Bob Dylan and The Band - The Bootleg Series Vol. 11: The Basement Tapes - Raw (Legacy, 2014)

I've been toying with the Basement Tapes since I first heard about them … and I first heard about them in the mid 60's as holy grail rumors, circulating with the reverence of urban legends in Dylan circles. There were even bootlegged copies of those sessions floating around, with people merely hinting that they knew a guy who knew a guy who had heard them. There was one white jacketed vinyl version with a mimeographed flyer taped to the front [which I wish I still had], then there was a collection of rather poorly recorded cassettes, and finally, like the parting of the Red Sea, the Basement Tapes were officially released as a vinyl album.  I remember everyone grabbing a copy, thinking that they were going to gain some personal insight, get clued in, understand the inter-workings, and perhaps the curtains would be parted, and Mr. Dylan would at last be revealed. 

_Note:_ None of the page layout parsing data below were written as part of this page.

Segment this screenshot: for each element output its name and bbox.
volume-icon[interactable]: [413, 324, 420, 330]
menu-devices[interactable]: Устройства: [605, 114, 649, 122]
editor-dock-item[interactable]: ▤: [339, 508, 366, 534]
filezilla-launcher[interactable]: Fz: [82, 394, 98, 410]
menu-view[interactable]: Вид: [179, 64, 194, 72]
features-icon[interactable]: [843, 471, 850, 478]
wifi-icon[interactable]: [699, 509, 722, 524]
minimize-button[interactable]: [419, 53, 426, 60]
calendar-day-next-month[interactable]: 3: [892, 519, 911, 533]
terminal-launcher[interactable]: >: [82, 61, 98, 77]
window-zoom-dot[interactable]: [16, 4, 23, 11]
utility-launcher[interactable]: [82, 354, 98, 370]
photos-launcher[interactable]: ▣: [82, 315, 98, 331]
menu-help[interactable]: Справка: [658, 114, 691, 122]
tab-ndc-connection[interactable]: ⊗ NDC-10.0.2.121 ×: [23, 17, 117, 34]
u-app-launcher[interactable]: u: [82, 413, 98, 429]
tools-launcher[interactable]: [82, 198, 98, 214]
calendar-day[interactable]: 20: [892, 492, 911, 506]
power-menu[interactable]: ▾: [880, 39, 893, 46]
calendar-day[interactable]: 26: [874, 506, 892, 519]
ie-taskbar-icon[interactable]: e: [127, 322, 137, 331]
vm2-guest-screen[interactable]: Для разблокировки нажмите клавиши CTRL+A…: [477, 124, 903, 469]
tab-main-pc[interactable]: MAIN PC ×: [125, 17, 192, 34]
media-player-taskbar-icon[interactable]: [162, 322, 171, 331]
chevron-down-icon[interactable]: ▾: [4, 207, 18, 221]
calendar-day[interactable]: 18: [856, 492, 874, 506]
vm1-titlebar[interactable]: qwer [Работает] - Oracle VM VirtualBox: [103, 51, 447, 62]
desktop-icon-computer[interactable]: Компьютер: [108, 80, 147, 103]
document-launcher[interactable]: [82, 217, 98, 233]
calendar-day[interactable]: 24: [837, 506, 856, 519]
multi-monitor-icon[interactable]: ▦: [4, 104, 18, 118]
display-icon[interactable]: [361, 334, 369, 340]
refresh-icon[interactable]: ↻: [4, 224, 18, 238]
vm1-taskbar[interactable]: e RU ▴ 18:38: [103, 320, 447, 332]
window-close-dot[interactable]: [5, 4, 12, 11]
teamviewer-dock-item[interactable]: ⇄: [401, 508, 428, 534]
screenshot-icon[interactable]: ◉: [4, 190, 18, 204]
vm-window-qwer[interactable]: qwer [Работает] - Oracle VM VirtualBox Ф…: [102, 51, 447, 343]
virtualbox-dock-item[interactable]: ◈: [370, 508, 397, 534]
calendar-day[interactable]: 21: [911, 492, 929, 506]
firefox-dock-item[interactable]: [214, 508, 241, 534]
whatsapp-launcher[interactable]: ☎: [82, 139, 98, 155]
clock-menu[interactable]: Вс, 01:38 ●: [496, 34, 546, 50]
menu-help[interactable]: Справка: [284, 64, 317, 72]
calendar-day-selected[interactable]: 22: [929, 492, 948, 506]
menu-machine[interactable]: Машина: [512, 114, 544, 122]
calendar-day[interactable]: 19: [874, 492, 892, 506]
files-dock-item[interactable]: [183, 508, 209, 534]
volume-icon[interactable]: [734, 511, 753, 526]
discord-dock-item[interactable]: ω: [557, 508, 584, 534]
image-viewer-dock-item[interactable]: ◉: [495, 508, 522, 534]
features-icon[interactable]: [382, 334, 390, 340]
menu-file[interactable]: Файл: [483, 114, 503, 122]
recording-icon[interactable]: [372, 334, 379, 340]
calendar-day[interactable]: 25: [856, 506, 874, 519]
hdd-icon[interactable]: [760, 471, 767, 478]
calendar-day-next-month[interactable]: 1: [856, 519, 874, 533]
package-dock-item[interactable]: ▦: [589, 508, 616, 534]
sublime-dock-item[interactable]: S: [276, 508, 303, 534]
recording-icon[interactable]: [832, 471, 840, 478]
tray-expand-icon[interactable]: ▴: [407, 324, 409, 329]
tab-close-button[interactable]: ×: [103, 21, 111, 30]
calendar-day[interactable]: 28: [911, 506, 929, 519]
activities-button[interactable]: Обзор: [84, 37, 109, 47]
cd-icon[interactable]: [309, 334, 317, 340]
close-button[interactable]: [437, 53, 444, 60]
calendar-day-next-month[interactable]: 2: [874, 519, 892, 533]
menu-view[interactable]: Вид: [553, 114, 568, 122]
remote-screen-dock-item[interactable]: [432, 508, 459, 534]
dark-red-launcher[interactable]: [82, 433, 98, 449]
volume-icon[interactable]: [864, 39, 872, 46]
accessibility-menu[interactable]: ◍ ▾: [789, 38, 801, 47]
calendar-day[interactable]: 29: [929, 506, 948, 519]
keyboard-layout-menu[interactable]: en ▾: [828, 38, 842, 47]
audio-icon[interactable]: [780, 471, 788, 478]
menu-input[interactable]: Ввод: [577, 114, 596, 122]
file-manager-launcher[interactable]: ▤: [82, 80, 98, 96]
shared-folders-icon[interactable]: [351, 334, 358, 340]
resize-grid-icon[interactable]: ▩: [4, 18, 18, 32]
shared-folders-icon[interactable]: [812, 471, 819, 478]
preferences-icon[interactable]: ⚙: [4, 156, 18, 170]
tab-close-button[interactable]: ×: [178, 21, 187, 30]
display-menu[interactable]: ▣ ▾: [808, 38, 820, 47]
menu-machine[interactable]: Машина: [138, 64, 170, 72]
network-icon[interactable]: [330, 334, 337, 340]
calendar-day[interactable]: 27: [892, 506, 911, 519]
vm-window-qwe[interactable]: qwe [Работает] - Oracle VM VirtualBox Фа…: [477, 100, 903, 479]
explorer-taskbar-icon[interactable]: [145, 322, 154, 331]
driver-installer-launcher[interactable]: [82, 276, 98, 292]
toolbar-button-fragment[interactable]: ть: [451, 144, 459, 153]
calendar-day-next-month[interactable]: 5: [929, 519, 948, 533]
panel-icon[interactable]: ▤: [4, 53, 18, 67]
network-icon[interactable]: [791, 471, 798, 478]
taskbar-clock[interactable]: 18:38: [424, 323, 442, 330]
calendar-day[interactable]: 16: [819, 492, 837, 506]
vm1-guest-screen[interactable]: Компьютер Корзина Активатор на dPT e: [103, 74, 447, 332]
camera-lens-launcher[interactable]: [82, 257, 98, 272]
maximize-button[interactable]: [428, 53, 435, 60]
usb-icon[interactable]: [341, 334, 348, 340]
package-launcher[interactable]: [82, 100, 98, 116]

But truth be told, that grouping of songs were rather uninteresting to me, they certainly didn't reveal much I didn't already know.  With more songs from these sessions surfacing as time went on, the one thing I became more sure of, was that the best material had already seen the light of day, and that His-Bobness, his mates, and his mate's heirs were certainly going to cash in on some serious bucks.  And therein lies the joke of all time, much like the American Indians taking back all that was theirs from the white man, one dollar at a time from their casinos, Mr. Dylan found that anything he touched was gold.

Since those first Basement Tapes came out Dylan has been selling harmonicas he's used on stage, even if he blew one single note on them, for several hundred dollars, a signed one for even more [actually $5,000], and I haven't even gotten to the limited edition signed box set containing several used during full shows, or his appearance on Pawn Stars.  I imagine him, Sharpie in hand, sitting on his bus rolling down Highway 61 to next town, a pile of harps in front of him, CNN on the tube, signing late into the lonely night.

Well, it's been nearly 50 years since Garth Hudson so meticulously cataloged all the comings and goings that transpired during those heady nights in that Woodstock basement … and here we are today, people still hungry for anything that Bob Dylan has touched, and to that end, I hope that you enjoy it, that all your questions get answered, that the clouds evaporate, the curtains part, that His Royal Bob-ness ascends from your stereo and reveals truths, like old testament scriptures to your upturned face.

But I doubt that will happen …

*** Yes, the Basement Tapes have had a profound effect, they've sparked: One band called The New Basement Tapes, and well over 100 individual albums by other bands who refer to their material as The Basement Tapes.